Page images and extracted text:
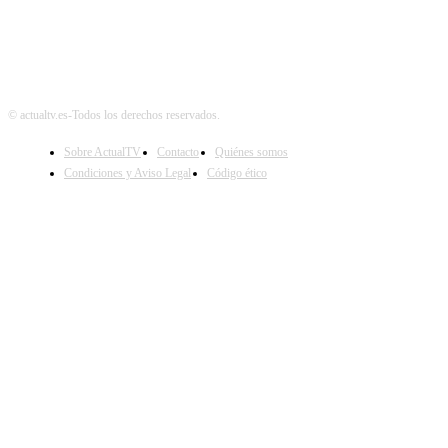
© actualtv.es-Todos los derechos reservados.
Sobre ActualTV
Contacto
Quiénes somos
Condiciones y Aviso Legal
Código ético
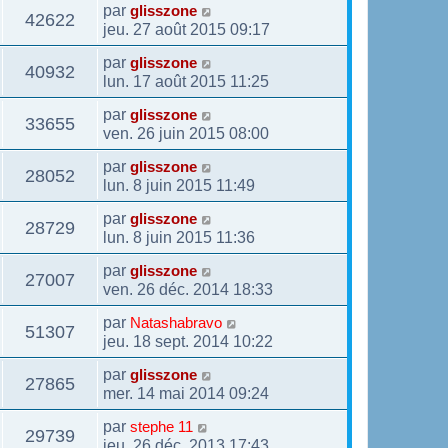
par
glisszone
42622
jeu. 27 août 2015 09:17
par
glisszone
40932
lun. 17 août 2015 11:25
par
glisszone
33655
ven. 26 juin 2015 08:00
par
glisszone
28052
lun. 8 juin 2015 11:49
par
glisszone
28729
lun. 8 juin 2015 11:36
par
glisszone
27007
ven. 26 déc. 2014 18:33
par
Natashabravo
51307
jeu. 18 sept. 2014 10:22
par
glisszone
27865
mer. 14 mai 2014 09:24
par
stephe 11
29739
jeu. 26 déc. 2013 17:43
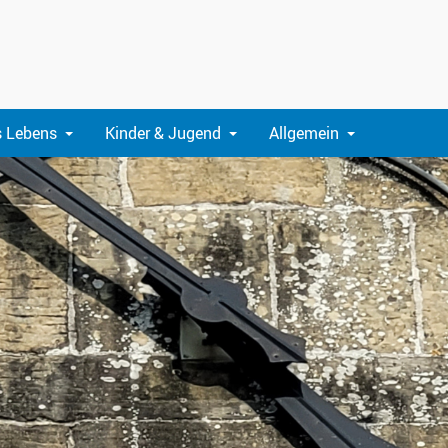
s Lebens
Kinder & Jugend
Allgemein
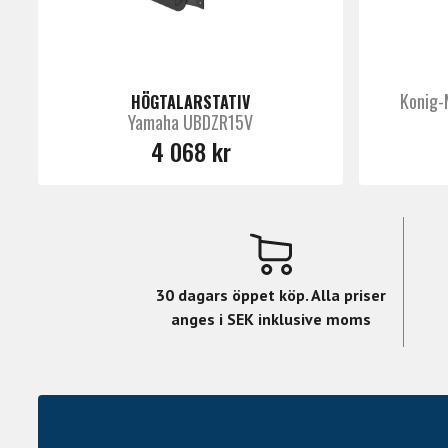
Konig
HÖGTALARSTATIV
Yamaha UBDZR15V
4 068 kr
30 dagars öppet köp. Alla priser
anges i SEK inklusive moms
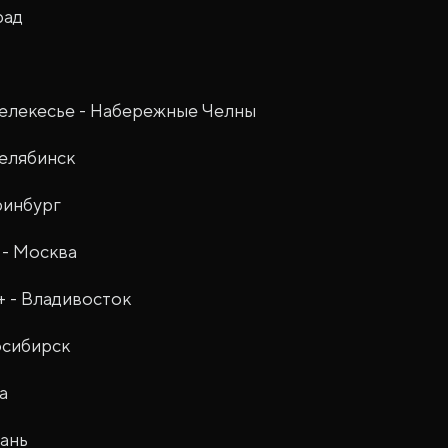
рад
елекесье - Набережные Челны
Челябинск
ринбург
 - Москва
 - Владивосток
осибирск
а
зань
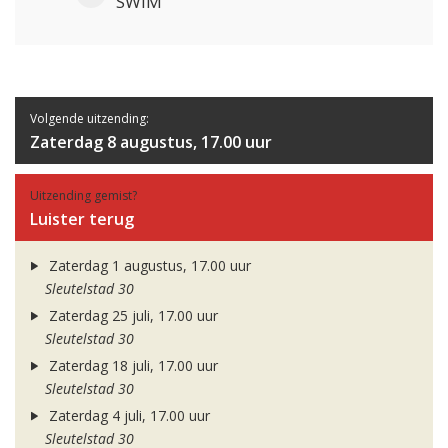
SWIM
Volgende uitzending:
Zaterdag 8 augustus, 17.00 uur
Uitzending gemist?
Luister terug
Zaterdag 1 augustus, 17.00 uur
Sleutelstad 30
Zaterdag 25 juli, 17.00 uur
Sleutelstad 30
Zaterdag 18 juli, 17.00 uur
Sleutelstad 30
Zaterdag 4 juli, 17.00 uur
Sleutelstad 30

==

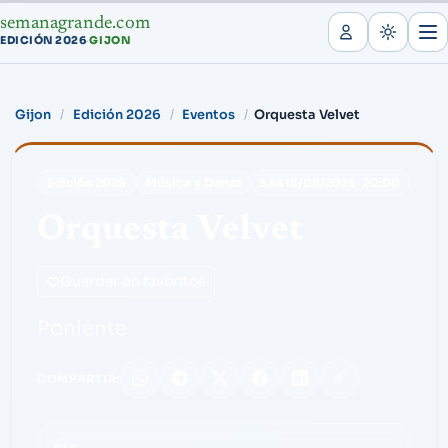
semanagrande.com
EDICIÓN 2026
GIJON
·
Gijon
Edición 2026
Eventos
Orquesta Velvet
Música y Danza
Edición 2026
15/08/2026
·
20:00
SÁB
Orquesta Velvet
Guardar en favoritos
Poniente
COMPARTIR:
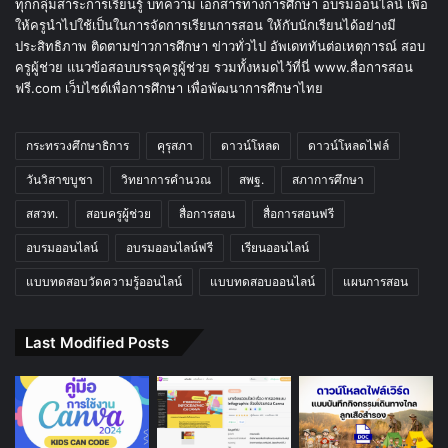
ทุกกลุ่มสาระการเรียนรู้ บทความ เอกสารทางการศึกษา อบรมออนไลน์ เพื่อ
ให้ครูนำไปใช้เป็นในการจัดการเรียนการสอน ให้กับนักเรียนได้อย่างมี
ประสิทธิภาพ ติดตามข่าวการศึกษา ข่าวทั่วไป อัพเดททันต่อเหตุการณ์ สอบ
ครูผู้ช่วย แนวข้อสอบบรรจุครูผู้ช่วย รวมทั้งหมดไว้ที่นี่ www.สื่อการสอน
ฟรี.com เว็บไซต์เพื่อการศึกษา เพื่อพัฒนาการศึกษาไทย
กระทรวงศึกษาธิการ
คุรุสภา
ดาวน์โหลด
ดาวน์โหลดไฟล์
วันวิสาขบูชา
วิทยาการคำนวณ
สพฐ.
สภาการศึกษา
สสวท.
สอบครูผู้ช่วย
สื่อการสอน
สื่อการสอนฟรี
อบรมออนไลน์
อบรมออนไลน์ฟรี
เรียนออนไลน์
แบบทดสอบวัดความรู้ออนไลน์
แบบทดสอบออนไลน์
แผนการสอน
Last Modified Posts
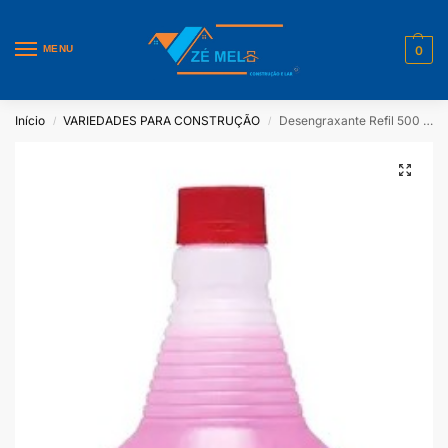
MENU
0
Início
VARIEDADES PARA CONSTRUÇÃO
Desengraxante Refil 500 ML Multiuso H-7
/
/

WHAT IS EXPECTED: A single number is needed: the count of lines in the records that include "augustus".

COMPLETED EXERCISE: 2